- Given data -

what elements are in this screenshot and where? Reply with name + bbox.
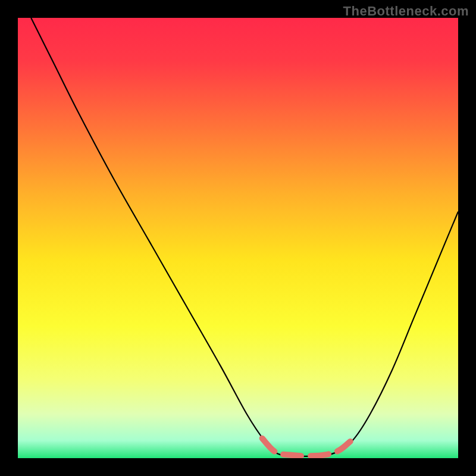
chart-container: TheBottleneck.com [0, 0, 476, 476]
gradient-background [18, 18, 458, 458]
plot-area [18, 18, 458, 458]
chart-svg [18, 18, 458, 458]
watermark-text: TheBottleneck.com [343, 4, 469, 19]
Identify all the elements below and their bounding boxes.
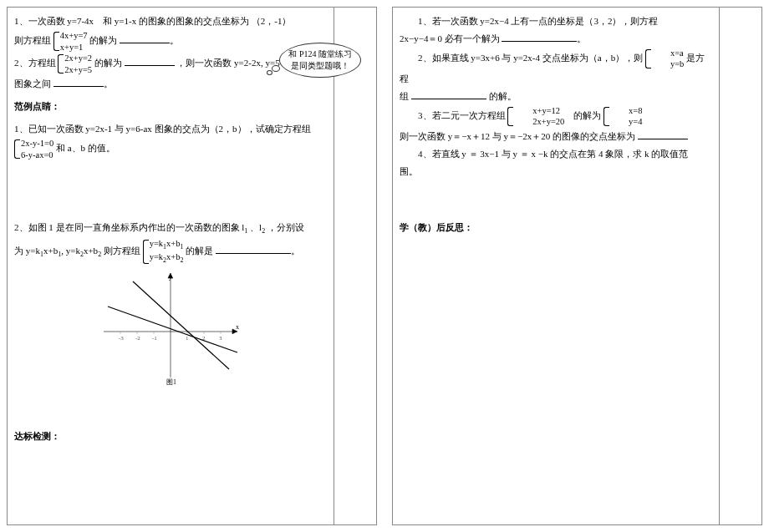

- Task directions -
A verbatim transcription of the listing is expected, with no pictures included.

- Exercise response -
what elements are in this screenshot and where? Reply with name + bbox.
chart-container: TheBottleneck.com [0, 0, 476, 476]
gradient-background [18, 18, 458, 458]
plot-area [18, 18, 458, 458]
chart-svg [18, 18, 458, 458]
watermark-text: TheBottleneck.com [343, 4, 469, 19]
Identify all the elements below and their bounding boxes.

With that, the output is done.